**Task prompt**
What you return must be the full listing, word for word, with no images in it.

.....

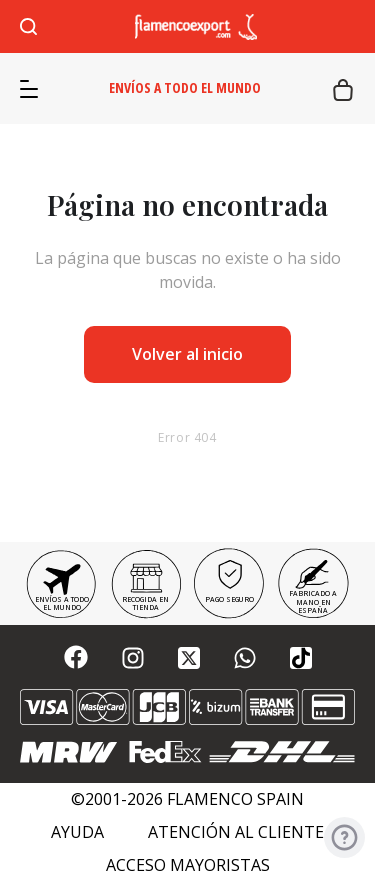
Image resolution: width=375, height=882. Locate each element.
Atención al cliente (236, 832)
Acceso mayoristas (188, 865)
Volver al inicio (187, 354)
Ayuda (77, 832)
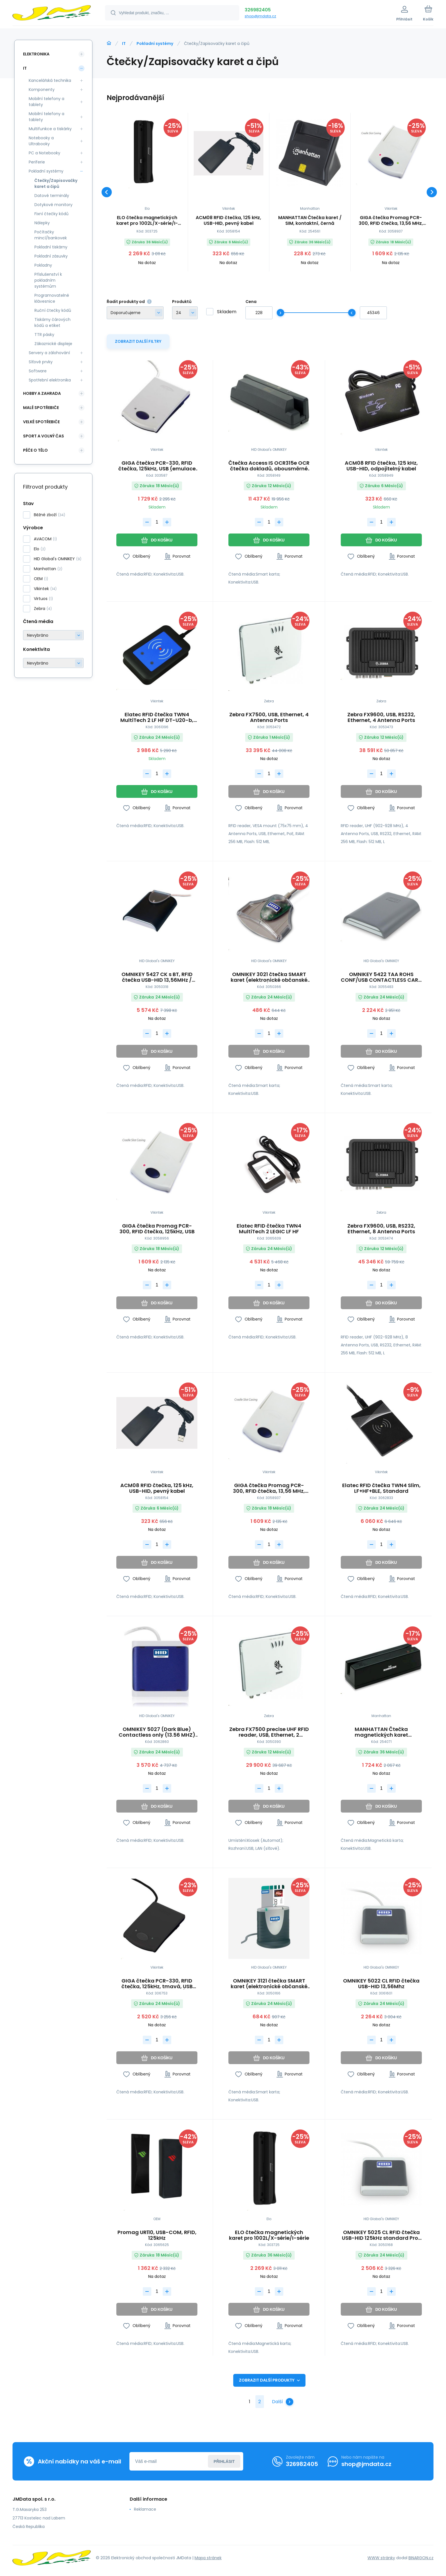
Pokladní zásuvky (51, 256)
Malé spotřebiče (41, 407)
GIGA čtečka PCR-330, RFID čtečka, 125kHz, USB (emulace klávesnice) (157, 466)
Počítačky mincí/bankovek (50, 235)
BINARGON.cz (420, 2558)
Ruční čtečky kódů (52, 310)
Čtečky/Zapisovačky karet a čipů (55, 183)
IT (124, 43)
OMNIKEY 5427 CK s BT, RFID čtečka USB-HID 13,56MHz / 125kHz (157, 977)
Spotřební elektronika (50, 380)
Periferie (37, 162)
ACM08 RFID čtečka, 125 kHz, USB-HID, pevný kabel (228, 220)
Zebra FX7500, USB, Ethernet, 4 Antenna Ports (269, 717)
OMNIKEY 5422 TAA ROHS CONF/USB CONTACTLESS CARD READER (381, 977)
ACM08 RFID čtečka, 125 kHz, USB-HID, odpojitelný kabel (381, 466)
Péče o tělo (35, 450)
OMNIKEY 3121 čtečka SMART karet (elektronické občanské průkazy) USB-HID (269, 1983)
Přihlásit (224, 2461)
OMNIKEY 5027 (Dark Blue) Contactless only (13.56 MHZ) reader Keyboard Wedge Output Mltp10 (157, 1732)
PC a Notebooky (44, 153)
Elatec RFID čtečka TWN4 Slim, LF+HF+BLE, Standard (381, 1488)
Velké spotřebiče (41, 422)
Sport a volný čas (43, 436)
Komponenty (42, 89)
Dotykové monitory (53, 204)
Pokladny (43, 265)
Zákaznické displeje (53, 343)
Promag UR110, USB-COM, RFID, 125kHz (157, 2235)
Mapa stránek (208, 2558)
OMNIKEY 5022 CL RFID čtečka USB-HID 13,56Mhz (381, 1983)
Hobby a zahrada (42, 393)
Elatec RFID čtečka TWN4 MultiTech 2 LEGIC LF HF (269, 1228)
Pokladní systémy (155, 43)
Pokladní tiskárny (50, 247)
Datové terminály (51, 195)
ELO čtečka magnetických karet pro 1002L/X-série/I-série (147, 220)
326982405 (258, 10)
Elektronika (36, 54)
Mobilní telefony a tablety (46, 101)
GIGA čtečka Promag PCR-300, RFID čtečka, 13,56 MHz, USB (391, 220)
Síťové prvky (41, 362)
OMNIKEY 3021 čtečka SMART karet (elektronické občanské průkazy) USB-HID (269, 977)
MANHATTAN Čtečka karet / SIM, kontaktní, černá (309, 220)
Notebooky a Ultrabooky (41, 141)
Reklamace (145, 2509)
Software (38, 371)
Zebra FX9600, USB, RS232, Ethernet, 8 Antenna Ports (381, 1228)
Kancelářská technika (50, 80)
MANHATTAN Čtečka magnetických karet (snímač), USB (381, 1732)
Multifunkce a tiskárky (50, 129)
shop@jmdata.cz (260, 16)
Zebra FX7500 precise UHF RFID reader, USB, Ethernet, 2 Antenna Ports (269, 1732)
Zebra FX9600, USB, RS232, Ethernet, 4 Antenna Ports (381, 717)
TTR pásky (44, 334)
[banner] (52, 13)
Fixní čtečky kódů (51, 214)
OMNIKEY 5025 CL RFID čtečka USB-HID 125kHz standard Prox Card (381, 2235)
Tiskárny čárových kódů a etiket (52, 322)
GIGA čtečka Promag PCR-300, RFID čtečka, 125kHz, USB (157, 1228)
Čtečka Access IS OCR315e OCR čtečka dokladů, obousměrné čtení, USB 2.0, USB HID (268, 466)
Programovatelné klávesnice (51, 298)
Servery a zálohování (49, 353)
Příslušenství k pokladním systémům (48, 280)
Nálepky (42, 223)
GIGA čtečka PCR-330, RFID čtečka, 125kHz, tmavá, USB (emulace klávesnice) (157, 1983)
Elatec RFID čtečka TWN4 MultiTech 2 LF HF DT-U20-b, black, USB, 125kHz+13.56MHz (157, 717)
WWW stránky (381, 2558)
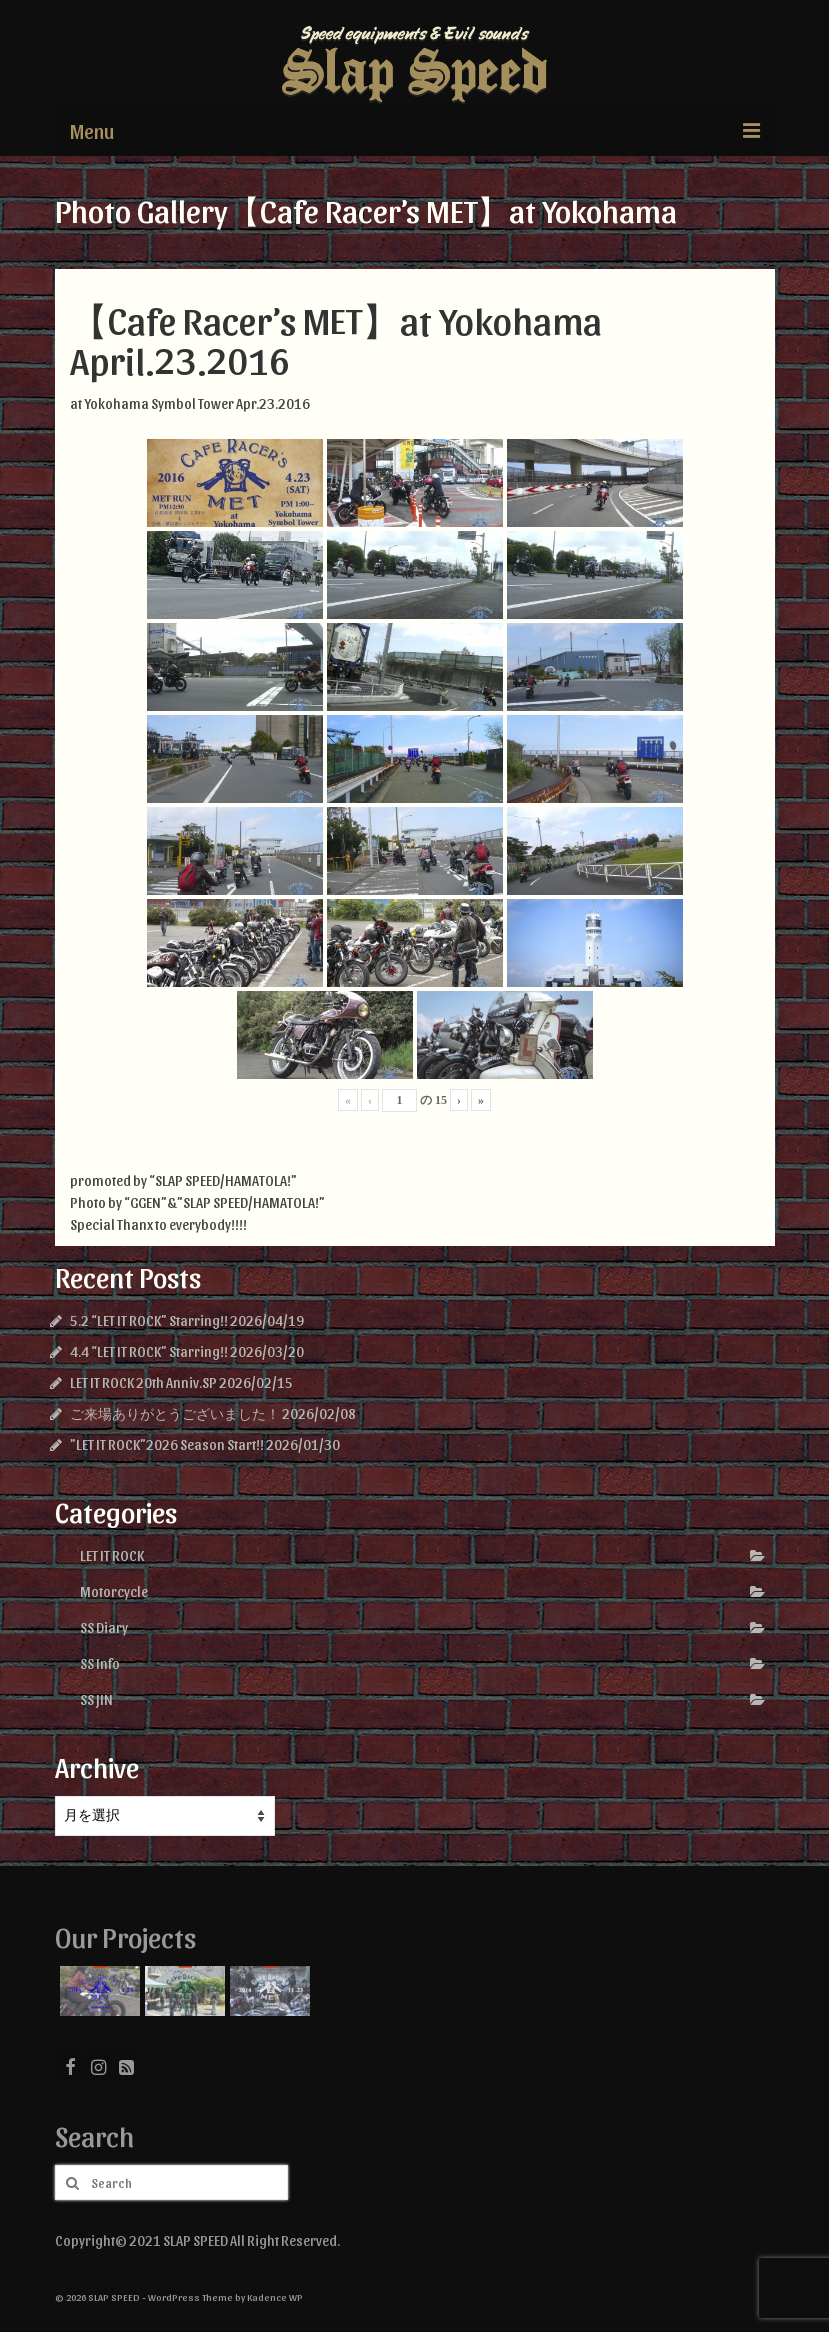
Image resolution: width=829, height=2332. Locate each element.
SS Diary (104, 1627)
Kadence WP (275, 2297)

.....

**Output below**
Image resolution: width=375, height=882. Locate each element.
Atención al cliente (236, 832)
Acceso mayoristas (188, 865)
Volver al inicio (187, 354)
Ayuda (77, 832)
Pokladní zásuvky (51, 256)
Malé spotřebiče (41, 407)
GIGA čtečka PCR-330, RFID čtečka, 125kHz, USB (emulace klávesnice) (157, 466)
Počítačky mincí/bankovek (50, 235)
BINARGON.cz (420, 2558)
Ruční čtečky kódů (52, 310)
Čtečky/Zapisovačky karet a čipů (55, 183)
IT (124, 43)
OMNIKEY 5427 CK s BT, RFID čtečka USB-HID 13,56MHz / 125kHz (157, 977)
Spotřební elektronika (50, 380)
Periferie (37, 162)
ACM08 RFID čtečka, 125 kHz, USB-HID, pevný kabel (228, 220)
Zebra FX7500, USB, Ethernet, 4 Antenna Ports (269, 717)
OMNIKEY 5422 TAA ROHS CONF/USB CONTACTLESS CARD READER (381, 977)
ACM08 RFID čtečka, 125 kHz, USB-HID, odpojitelný kabel (381, 466)
Péče o tělo (35, 450)
OMNIKEY 3121 čtečka SMART karet (elektronické občanské průkazy) USB-HID (269, 1983)
Přihlásit (224, 2461)
OMNIKEY 5027 (Dark Blue) Contactless only (13.56 MHZ) reader Keyboard Wedge Output Mltp10 (157, 1732)
PC a Notebooky (44, 153)
Elatec RFID čtečka TWN4 Slim, LF+HF+BLE, Standard (381, 1488)
Velké spotřebiče (41, 422)
Sport a volný čas (43, 436)
Komponenty (42, 89)
Dotykové monitory (53, 204)
Pokladny (43, 265)
Zákaznické displeje (53, 343)
Promag UR110, USB-COM, RFID, 125kHz (157, 2235)
Mapa stránek (208, 2558)
OMNIKEY 5022 CL RFID čtečka USB-HID 13,56Mhz (381, 1983)
Hobby a zahrada (42, 393)
Elatec RFID čtečka TWN4 MultiTech 2 LEGIC LF HF (269, 1228)
Pokladní systémy (155, 43)
Pokladní tiskárny (50, 247)
Datové terminály (51, 195)
ELO čtečka magnetických karet pro 1002L/X-série/I-série (147, 220)
326982405 (258, 10)
Elektronika (36, 54)
Mobilní telefony a tablety (46, 101)
GIGA čtečka Promag PCR-300, RFID čtečka, 13,56 MHz, USB (391, 220)
Síťové prvky (41, 362)
OMNIKEY 3021 čtečka SMART karet (elektronické občanské průkazy) USB-HID (269, 977)
MANHATTAN Čtečka karet / SIM, kontaktní, černá (309, 220)
Notebooky a Ultrabooky (41, 141)
Reklamace (145, 2509)
Software (38, 371)
Zebra FX9600, USB, RS232, Ethernet, 8 Antenna Ports (381, 1228)
Kancelářská technika (50, 80)
MANHATTAN Čtečka magnetických karet (snímač), USB (381, 1732)
Multifunkce a tiskárky (50, 129)
shop@jmdata.cz (260, 16)
Zebra FX7500 precise UHF RFID reader, USB, Ethernet, 2 Antenna Ports (269, 1732)
Zebra FX9600, USB, RS232, Ethernet, 4 Antenna Ports (381, 717)
TTR pásky (44, 334)
[banner] (52, 13)
Fixní čtečky kódů (51, 214)
OMNIKEY 5025 CL RFID čtečka USB-HID 125kHz standard Prox Card (381, 2235)
Tiskárny čárových kódů a etiket (52, 322)
GIGA čtečka Promag PCR-300, RFID čtečka, 125kHz, USB (157, 1228)
Čtečka Access IS OCR315e OCR čtečka dokladů, obousměrné čtení, USB 2.0, USB HID (268, 466)
Programovatelné klávesnice (51, 298)
Servery a zálohování (49, 353)
Příslušenství k pokladním systémům (48, 280)
Nálepky (42, 223)
GIGA čtečka PCR-330, RFID čtečka, 125kHz, tmavá, USB (emulace klávesnice) (157, 1983)
Elatec RFID čtečka TWN4 MultiTech 2 LF HF DT-U20-b, black, USB, 125kHz+13.56MHz (157, 717)
WWW stránky (381, 2558)
Image resolution: width=829, height=2332. Locate each element.
SS Diary (104, 1627)
Kadence WP (275, 2297)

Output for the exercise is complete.